INTELIGÊNCIA/ROGER COHEN

Ser legal não basta

LONDRES
Que legal que o presidente Barack Obama tenha defendido uma vaga permanente para a Índia no Conselho de Segurança da ONU, que legal que faça discursos pela reconciliação entre o Ocidente e o mundo islâmico e contra a ampliação dos assentamentos israelenses na Cisjordânia.
Mas ser legal não basta, como mostram os dois primeiros anos de mandato de Obama. Há pouca razão para crer que a Índia obterá sua vaga permanente no Conselho, assim como o Japão não a obteve, apesar do apoio do governo Bush.
As hesitações dos cinco membros permanentes e com poder de veto do Conselho, junto com as rivalidades regionais envolvendo os aspirantes, geram paralisia. A China não quer a promoção da Índia, a Argentina vê com suspeita as ambições do Brasil, e a Nigéria desconfia da África do Sul.

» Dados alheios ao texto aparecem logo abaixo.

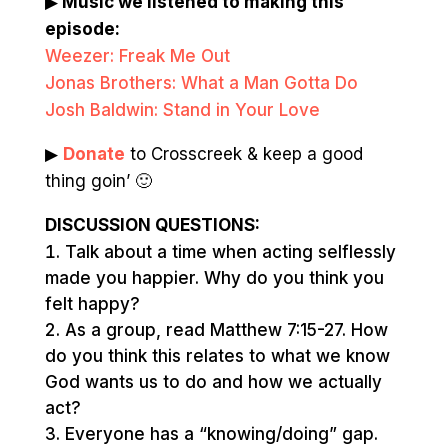
▶
Music we listened to making this
episode:
Weezer: Freak Me Out
Jonas Brothers: What a Man Gotta Do
Josh Baldwin: Stand in Your Love
▶
Donate
to Crosscreek & keep a good
thing goin’ 🙂
DISCUSSION QUESTIONS:
Talk about a time when acting selflessly
made you happier. Why do you think you
felt happy?
As a group, read Matthew 7:15-27. How
do you think this relates to what we know
God wants us to do and how we actually
act?
Everyone has a “knowing/doing” gap.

O resultado é um Conselho de Segurança que não reflete o mutante mapa do poder no século 21. E tal dissociação não se restringe às Nações Unidas. A boa retórica de Obama tem tido impacto apenas esporádico em suas ações. As aspirações inovadoras deram lugar a políticas convencionais.

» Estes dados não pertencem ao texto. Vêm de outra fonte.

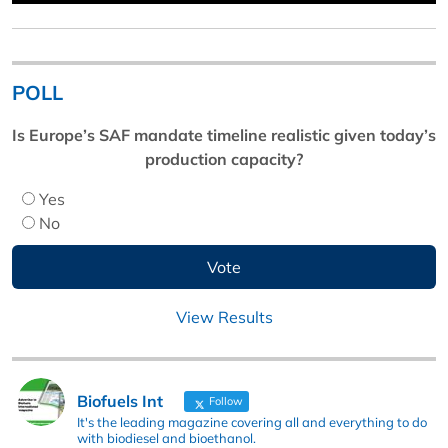
POLL
Is Europe’s SAF mandate timeline realistic given today’s
production capacity?
Yes
No
View Results
Biofuels Int
Follow
It's the leading magazine covering all and everything to do
with biodiesel and bioethanol.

Uma razão disso é Obama ter se revelado um político ineficaz, se a política for entendida como traduzir palavras em ações, por meio de bajulação, charme, negociação e afins. Será que o presidente gosta de política? Se Obama não conseguir provar que gosta, não conseguirá se recuperar como fizeram Reagan e Clinton após sofrerem surras eleitorais no meio de seus mandatos.
O Capitólio agora lhe será mais hostil, especialmente na política externa. Prepare-se, por parte do novo Congresso, para os tambores de guerra contra o Irã, um crescendo de golpes contra a China, hesitação a respeito dos acordos armamentistas com a Rússia e um aval inequívoco a cada passo dado por Israel.

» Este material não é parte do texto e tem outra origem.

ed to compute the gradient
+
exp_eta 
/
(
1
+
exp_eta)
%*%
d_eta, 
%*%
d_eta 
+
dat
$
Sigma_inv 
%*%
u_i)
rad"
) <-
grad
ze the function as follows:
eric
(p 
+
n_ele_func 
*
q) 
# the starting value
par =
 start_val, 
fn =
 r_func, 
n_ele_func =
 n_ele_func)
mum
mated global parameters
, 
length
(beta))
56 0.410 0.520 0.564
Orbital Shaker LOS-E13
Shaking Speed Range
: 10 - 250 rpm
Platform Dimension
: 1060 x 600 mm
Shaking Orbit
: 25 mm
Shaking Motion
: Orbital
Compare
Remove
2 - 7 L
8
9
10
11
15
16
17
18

O dilema de Obama é que os republicanos -cuja vitória reflete uma América raivosa e ansiosa- não compartilham das suas convicções sobre como um mundo interconectado obriga Washington a depender mais do "soft power". A nostalgia pelo domínio dos EUA se sobrepõe à admissão de que o poderio americano foi reduzido. O Tea Party de certa forma é reflexo disso. E, mesmo antes das eleições parlamentares, o presidente já vinha se mostrando fraco em realizar mudanças na política externa.
Agora, Obama terá de lidar com a republicana Ileana Ros-Lehtinen como presidente da Comissão de Assuntos Exteriores da Câmara. Tanto na questão de Cuba quanto na do Irã, a palavra "diálogo" não parece estar no vocabulário dela. A pressão da Câmara por uma ação militar contra o Irã deve crescer até o final de 2011 caso as sanções não levem Teerã a mudar de rumo (o que é improvável). Uma guerra contra o Irã faria a aproximação de Obama com o mundo islâmico soar como piada de mau gosto.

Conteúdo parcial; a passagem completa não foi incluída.